Optic atrophy is itself not a diagnosis, but a stepping stone for further work-up.

Andrew G. Lee, MD, urged ophthalmologists to break an old habit.

"[Optic atrophy] is simply an ophthalmoscopic sign," said Dr. Lee, professor of ophthalmology, neurology, and neurosurgery, The Weill Cornell Medical College, and chairman, Department of Ophthalmology, The Methodist Hospital in Houston. "A behavior that I would like ophthalmologists to change is never to write 'Impression, optic atrophy' without an explanation. Rather they should write something like, 'Impression, optic atrophy' followed by the differential diagnosis, the suspicion for a specific etiologic cause, and the course of management."

"A complete family history is needed for the hereditary forms of the disease," he said. "For acquired forms, a complete history and eye examination are needed, with attention to uncovering evidence of previous inflammatory disease or markers for an etiology for the optic neuropathy."

Signs of optic atrophy

"There are a few distinctive signs of opticatrophy," Dr. Lee said.

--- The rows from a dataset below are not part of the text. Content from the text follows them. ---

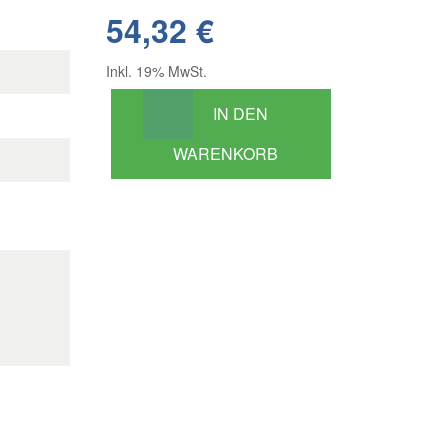
54,32 €
Inkl. 19% MwSt.
IN DEN
WARENKORB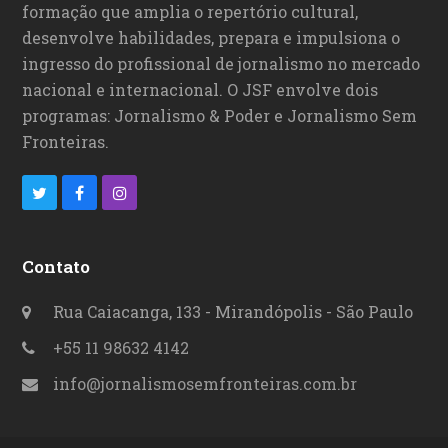
formação que amplia o repertório cultural,
desenvolve habilidades, prepara e impulsiona o
ingresso do profissional de jornalismo no mercado
nacional e internacional. O JSF envolve dois
programas: Jornalismo & Poder e Jornalismo Sem
Fronteiras.
T
F
I
w
a
n
i
c
s
Contato
t
e
t
Rua Caiacanga, 133 - Mirandópolis - São Paulo
t
b
a
+55 11 98632 4142
e
o
g
info@jornalismosemfronteiras.com.br
r
o
r
k
a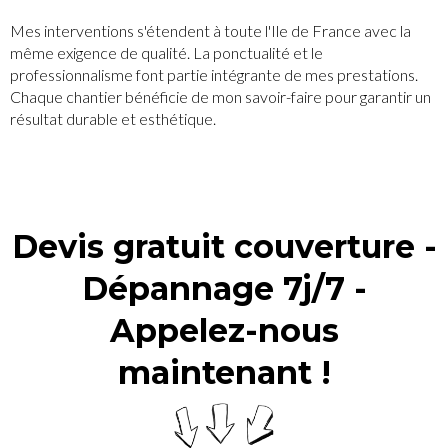
Mes interventions s'étendent à toute l'Ile de France avec la
même exigence de qualité. La ponctualité et le
professionnalisme font partie intégrante de mes prestations.
Chaque chantier bénéficie de mon savoir-faire pour garantir un
résultat durable et esthétique.
Devis gratuit couverture -
Dépannage 7j/7 -
Appelez-nous
maintenant !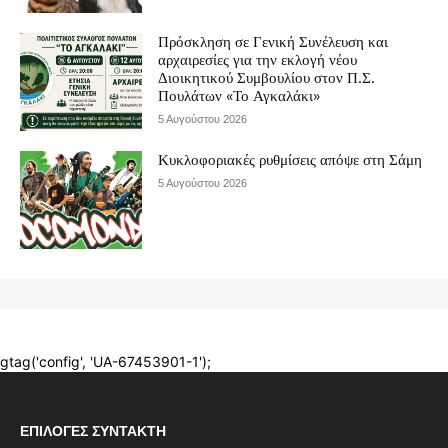
ΕΠΙΛΟΓΈΣ ΣΥΝΤΆΚΤΗ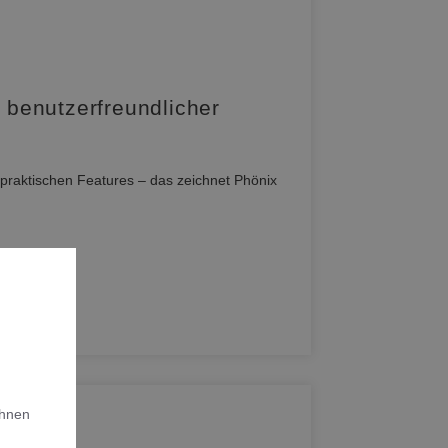
benutzerfreundlicher
 praktischen Features – das zeichnet Phönix
Ihnen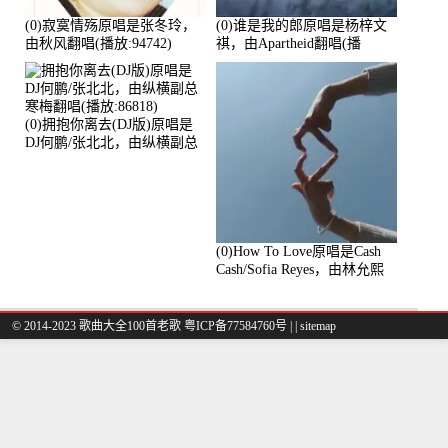
(0)寂寞情殇原唱是张冬玲，
(0)谁是我的郎原唱是杨梓文
由秋风翻唱(播放:94742)
祺，由Apartheid翻唱(播
放:94178)
(0)拥抱你离去(DJ版)原唱是
DJ何鹏/张北北，由纵横副总
寒梅翻唱(播放:86818)
(0)How To Love原唱是Cash
Cash/Sofia Reyes，由林允熙
翻唱(播放:84447)
© 2014-2023 歌曲大全100首老歌
粤ICP备77584760号
|
|
sitemap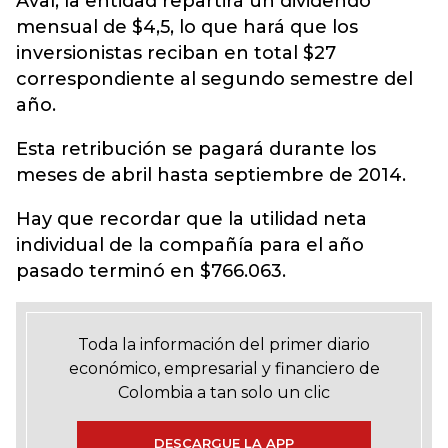
Aval, la entidad repartirá un dividendo
mensual de $4,5, lo que hará que los
inversionistas reciban en total $27
correspondiente al segundo semestre del
año.
Esta retribución se pagará durante los
meses de abril hasta septiembre de 2014.
Hay que recordar que la utilidad neta
individual de la compañía para el año
pasado terminó en $766.063.
Toda la información del primer diario
económico, empresarial y financiero de
Colombia a tan solo un clic
DESCARGUE LA APP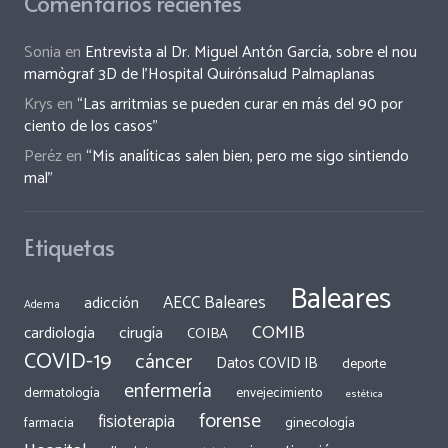
Comentarios recientes
Sonia
en
Entrevista al Dr. Miguel Antón García, sobre el nou
mamògraf 3D de l’Hospital Quirónsalud Palmaplanas
Krys
en
“Las arritmias se pueden curar en más del 90 por
ciento de los casos”
Peréz
en
“Mis analíticas salen bien, pero me sigo sintiendo
mal”
Etiquetas
Baleares
AECC Baleares
adicción
Adema
COMIB
cirugía
cardiología
COIBA
COVID-19
cáncer
Datos COVID IB
deporte
enfermería
dermatología
envejecimiento
estética
forense
fisioterapia
ginecología
farmacia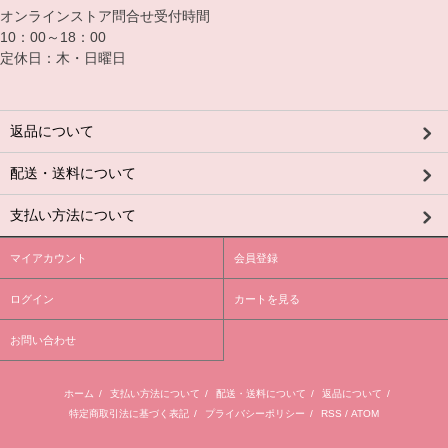
オンラインストア問合せ受付時間
10：00～18：00
定休日：木・日曜日
返品について
配送・送料について
支払い方法について
マイアカウント
会員登録
ログイン
カートを見る
お問い合わせ
ホーム
/
支払い方法について
/
配送・送料について
/
返品について
/
特定商取引法に基づく表記
/
プライバシーポリシー
/
RSS
/
ATOM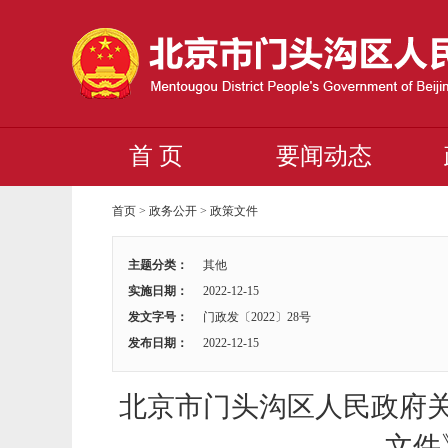
首 页
要闻动态
首页
>
政务公开
>
政策文件
主题分类：
其他
实施日期：
2022-12-15
发文字号：
门政发〔2022〕28号
发布日期：
2022-12-15
北京市门头沟区人民政府
文件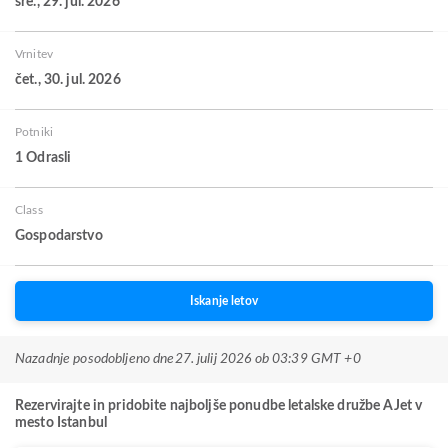
sre., 29. jul. 2026
Vrnitev
čet., 30. jul. 2026
Potniki
1 Odrasli
Class
Gospodarstvo
Iskanje letov
Nazadnje posodobljeno dne
27. julij 2026 ob 03:39 GMT +0
Rezervirajte in pridobite najboljše ponudbe letalske družbe AJet v
mesto Istanbul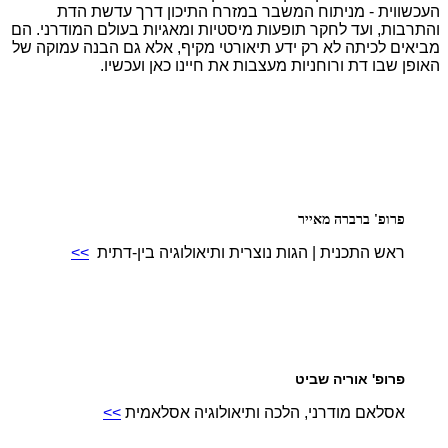
העכשווית - מניתוח המשבר במזרח התיכון דרך עדשת הדת
והתרבות, ועד לחקר תופעות מיסטיות ומאגיות בעולם המודרני. הם
מביאים לכיתה לא רק ידע תיאורטי מקיף, אלא גם הבנה עמוקה של
האופן שבו דת ורוחניות מעצבות את חיינו כאן ועכשיו.
פרופ' ברברה מאייר
ראש התכנית | הגות נוצרית ותיאולוגיה בין-דתית
>>
פרופ' אוריה שביט
אסלאם מודרני, הלכה ותיאולוגיה אסלאמית
>>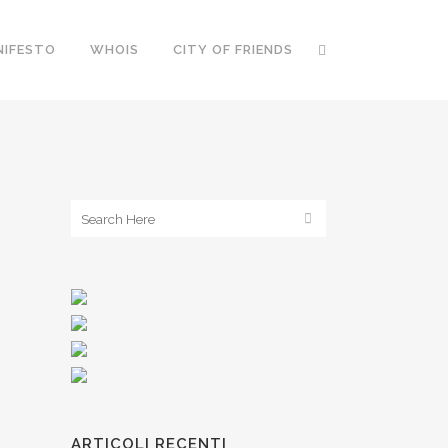
NIFESTO
WHOIS
CITY OF FRIENDS
ARTICOLI RECENTI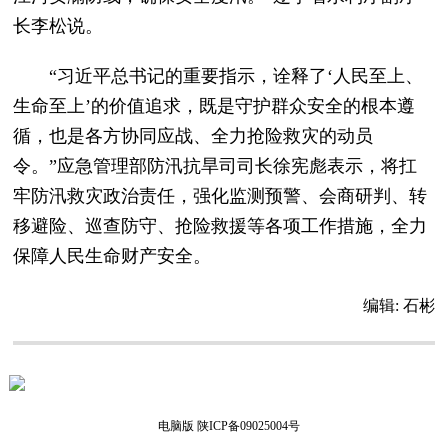
长李松说。
“习近平总书记的重要指示，诠释了‘人民至上、
生命至上’的价值追求，既是守护群众安全的根本遵
循，也是各方协同应战、全力抢险救灾的动员
令。”应急管理部防汛抗旱司司长徐宪彪表示，将扛
牢防汛救灾政治责任，强化监测预警、会商研判、转
移避险、巡查防守、抢险救援等各项工作措施，全力
保障人民生命财产安全。
编辑:
石彬
电脑版
陕ICP备09025004号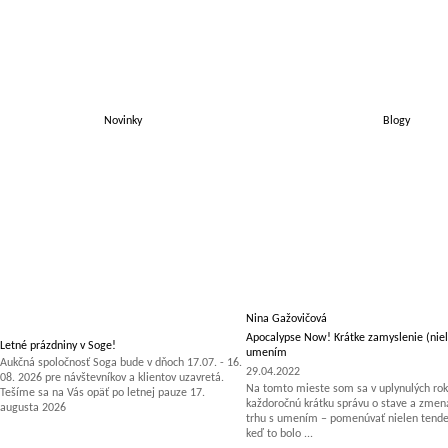
Novinky
Blogy
Nina Gažovičová
Apocalypse Now! Krátke zamyslenie (niel
Letné prázdniny v Soge!
umením
Aukčná spoločnosť Soga bude v dňoch 17.07. - 16.
29.04.2022
08. 2026 pre návštevníkov a klientov uzavretá.
Na tomto mieste som sa v uplynulých rok
Tešíme sa na Vás opäť po letnej pauze 17.
každoročnú krátku správu o stave a zm
augusta 2026
trhu s umením – pomenúvať nielen tenden
keď to bolo ...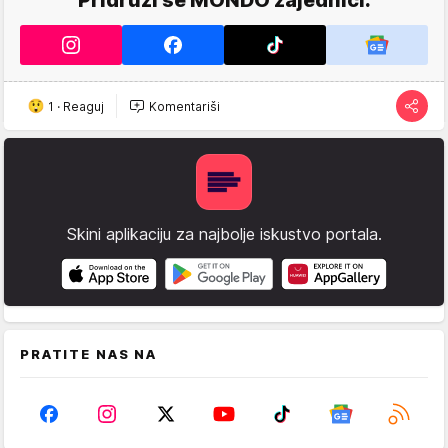
Pridruži se MONDO zajednici.
1
·
Reaguj
Komentariši
Skini aplikaciju za najbolje iskustvo portala.
PRATITE NAS NA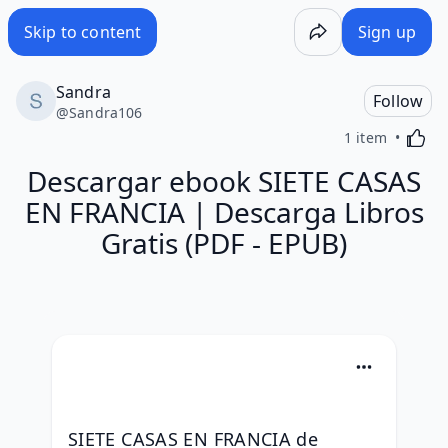
Skip to content
Sign up
Sandra
Follow
@
Sandra106
Activa
1 item
Descargar ebook SIETE CASAS
EN FRANCIA | Descarga Libros
Gratis (PDF - EPUB)
SIETE CASAS EN FRANCIA de 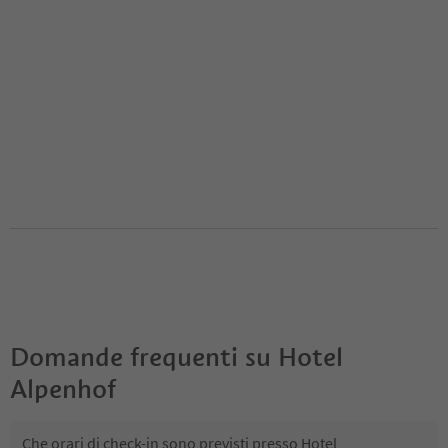
Domande frequenti su
Hotel
Alpenhof
Che orari di check-in sono previsti presso Hotel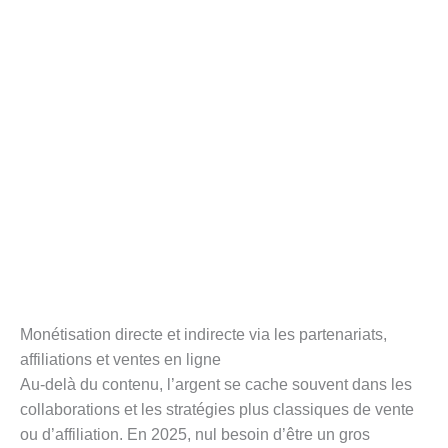
Monétisation directe et indirecte via les partenariats,
affiliations et ventes en ligne
Au-delà du contenu, l’argent se cache souvent dans les
collaborations et les stratégies plus classiques de vente
ou d’affiliation. En 2025, nul besoin d’être un gros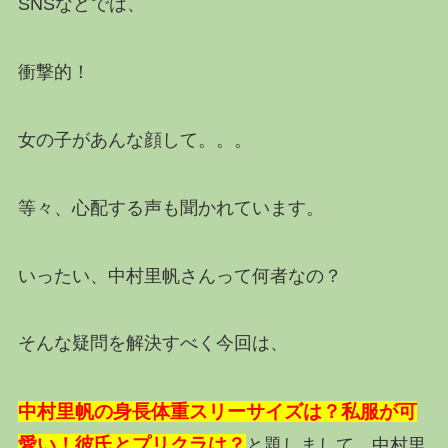
SNSなどでは、
衝撃的！
女の子があんな顔して。。。
等々、心配する声も聞かれています。
いったい、中村里帆さんって何者なの？
そんな疑問を解決すべく今回は、
中村里帆の身長体重スリーサイズは？私服が可
愛い！彼氏とプリクラは？
と題しまして、中村里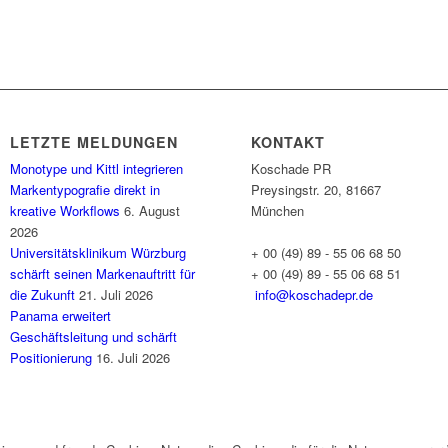
LETZTE MELDUNGEN
KONTAKT
Monotype und Kittl integrieren
Koschade PR
Markentypografie direkt in
Preysingstr. 20, 81667
kreative Workflows
6. August
München
2026
Universitätsklinikum Würzburg
+ 00 (49) 89 - 55 06 68 50
schärft seinen Markenauftritt für
+ 00 (49) 89 - 55 06 68 51
die Zukunft
21. Juli 2026
info@koschadepr.de
Panama erweitert
Geschäftsleitung und schärft
Positionierung
16. Juli 2026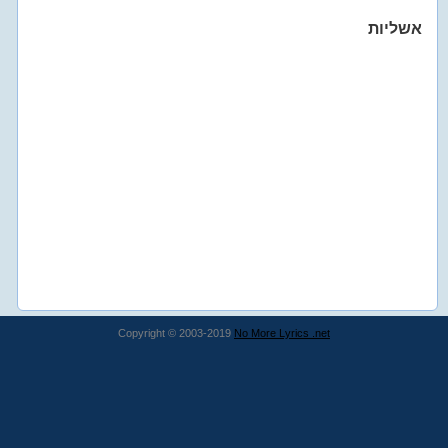
אשליות
Copyright © 2003-2019
No More Lyrics .net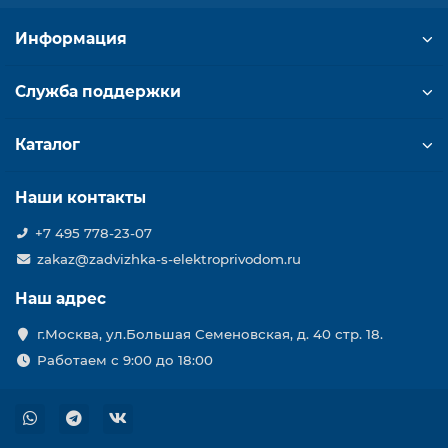
Информация
Служба поддержки
Каталог
Наши контакты
+7 495 778-23-07
zakaz@zadvizhka-s-elektroprivodom.ru
Наш адрес
г.Москва, ул.Большая Семеновская, д. 40 стр. 18.
Работаем с 9:00 до 18:00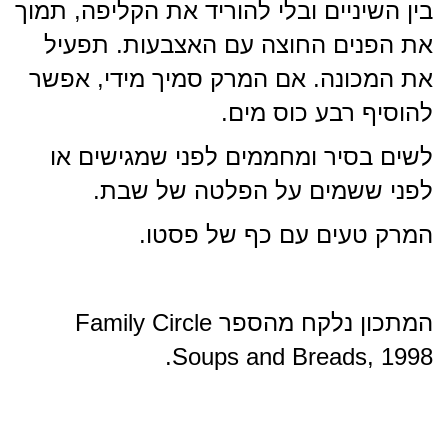
בין השיניים ובלי להוריד את הקליפה, תמוך
את הפנים החוצה עם האצבעות. תפעיל
את המכונה. אם המרק סמיך מידי, אפשר
להוסיף רבע כוס מים.
לשים בסיר ומחממים לפני שמגישים או
לפני ששמים על הפלטה של שבת.
המרק טעים עם כף של פסטו.
המתכון נלקח מהספר Family Circle
Soups and Breads, 1998.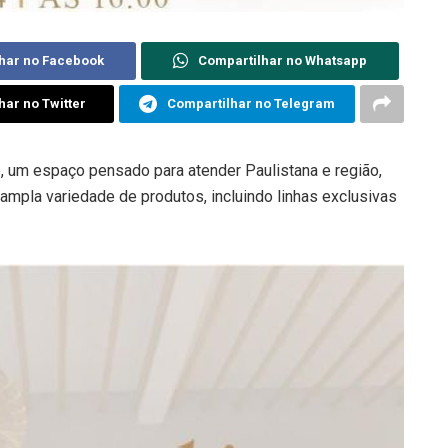
har no Facebook
Compartilhar no Whatsapp
har no Twitter
Compartilhar no Telegram
 um espaço pensado para atender Paulistana e região,
pla variedade de produtos, incluindo linhas exclusivas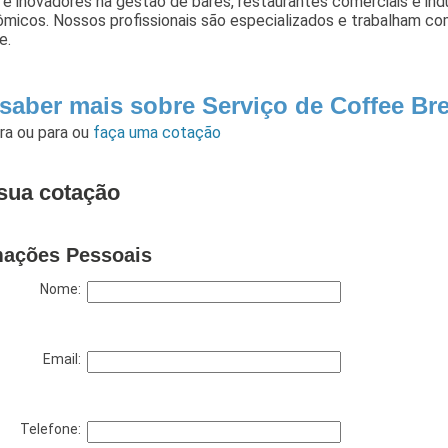
 e inovadores na gestão de bares, restaurantes comerciais e ind
micos. Nossos profissionais são especializados e trabalham com
e.
 saber mais sobre Serviço de Coffee Bre
ara
ou para
ou
faça uma cotação
sua cotação
mações Pessoais
Nome:
Email:
Telefone: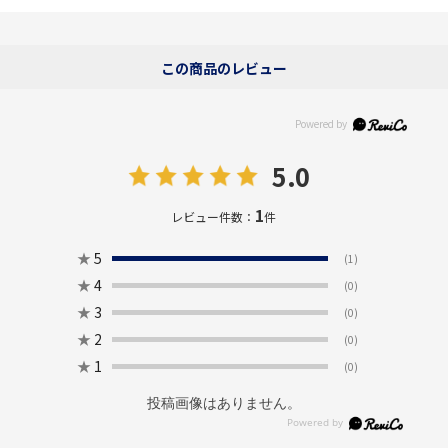
この商品のレビュー
5.0
1
レビュー件数：
件
★
5
(1)
★
4
(0)
★
3
(0)
★
2
(0)
★
1
(0)
投稿画像はありません。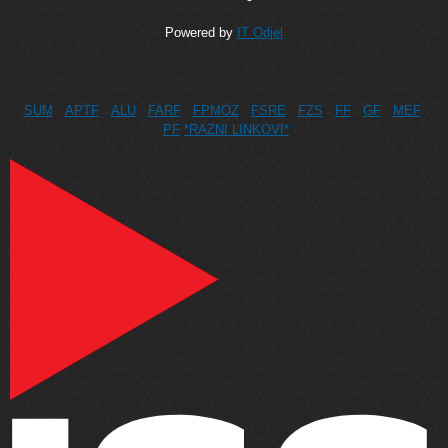
Powered by
IT Odjel
SUM
APTF
ALU
FARF
FPMOZ
FSRE
FZS
FF
GF
MEF
PF
*RAZNI LINKOVI*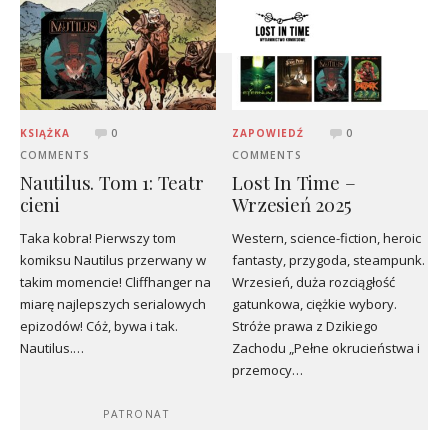
KSIĄŻKA
0
ZAPOWIEDŹ
0
COMMENTS
COMMENTS
Nautilus. Tom 1: Teatr
Lost In Time –
cieni
Wrzesień 2025
Taka kobra! Pierwszy tom
Western, science-fiction, heroic
komiksu Nautilus przerwany w
fantasty, przygoda, steampunk.
takim momencie! Cliffhanger na
Wrzesień, duża rozciągłość
miarę najlepszych serialowych
gatunkowa, ciężkie wybory.
epizodów! Cóż, bywa i tak.
Stróże prawa z Dzikiego
Nautilus.…
Zachodu „Pełne okrucieństwa i
przemocy…
PATRONAT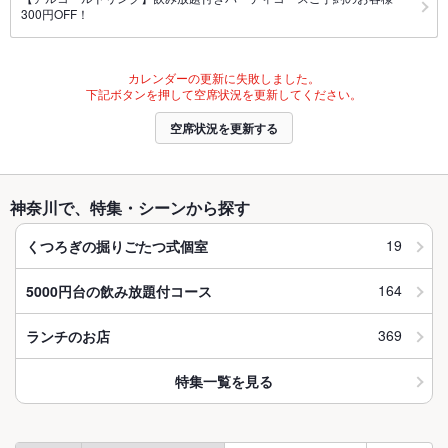
300円OFF！
カレンダーの更新に失敗しました。
下記ボタンを押して空席状況を更新してください。
空席状況を更新する
神奈川で、特集・シーンから探す
19
くつろぎの掘りごたつ式個室
164
5000円台の飲み放題付コース
369
ランチのお店
特集一覧を見る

For example, patients with a hereditary optic atrophy such as Leber's hereditary optic neuropathy have the characteristic pseudoedema and telangiectasias in the acute phase followed by temporal pallor in the chronic phase, and in those with autosomal dominant optic atrophy, temporal excavation and a glaucomatous appearance but static course can be seen bilaterally.

Some unusual disc vessels also can be seen in these patients. These vessels include retinochoroidal venous collaterals (i.e., "optociliary shunt vessels"), and the work-up should include an imaging study to exclude meningioma. Nettleship collaterals on the arterial side after central retinal artery occlusion (CRAO) can appear on the disc, or the retinal vessels may appear as either no vessels or "ghost" white arteries after CRAO.

The problem in the chronic phase in these cases, however, is that the vessels may be the only sign of prior CRAO, even though the optic nerve is now pale. In adults, acquired sector optic atrophy is in many cases old ischemic optic neuropathy; in patients with congenital disease who have a small nerve and sector optic atrophy, this is usually a congenital hypoplasia (e.g., the "topless" disc), he explained.

If a cause of the optic atrophy is not uncovered, imaging should be strongly considered to exclude a compressive lesion, Dr. Lee said. Do not let a quick impression become the diagnosis. Optic atrophy falls into the 1% of daily cases that is not as clear-cut as the other 99% in whom the "eye sign" (e.g., cataract, retinal detachment, glaucomatous cup, elevated IOP) is the same as the "diagnosis."

"Writing 'Impression, optic atrophy, re-examine in 3 months' without a differential diagnosis or plan is a potentially dangerous practice that could lead to delay in diagnosis of a potentially treatable intracranial etiology," he said.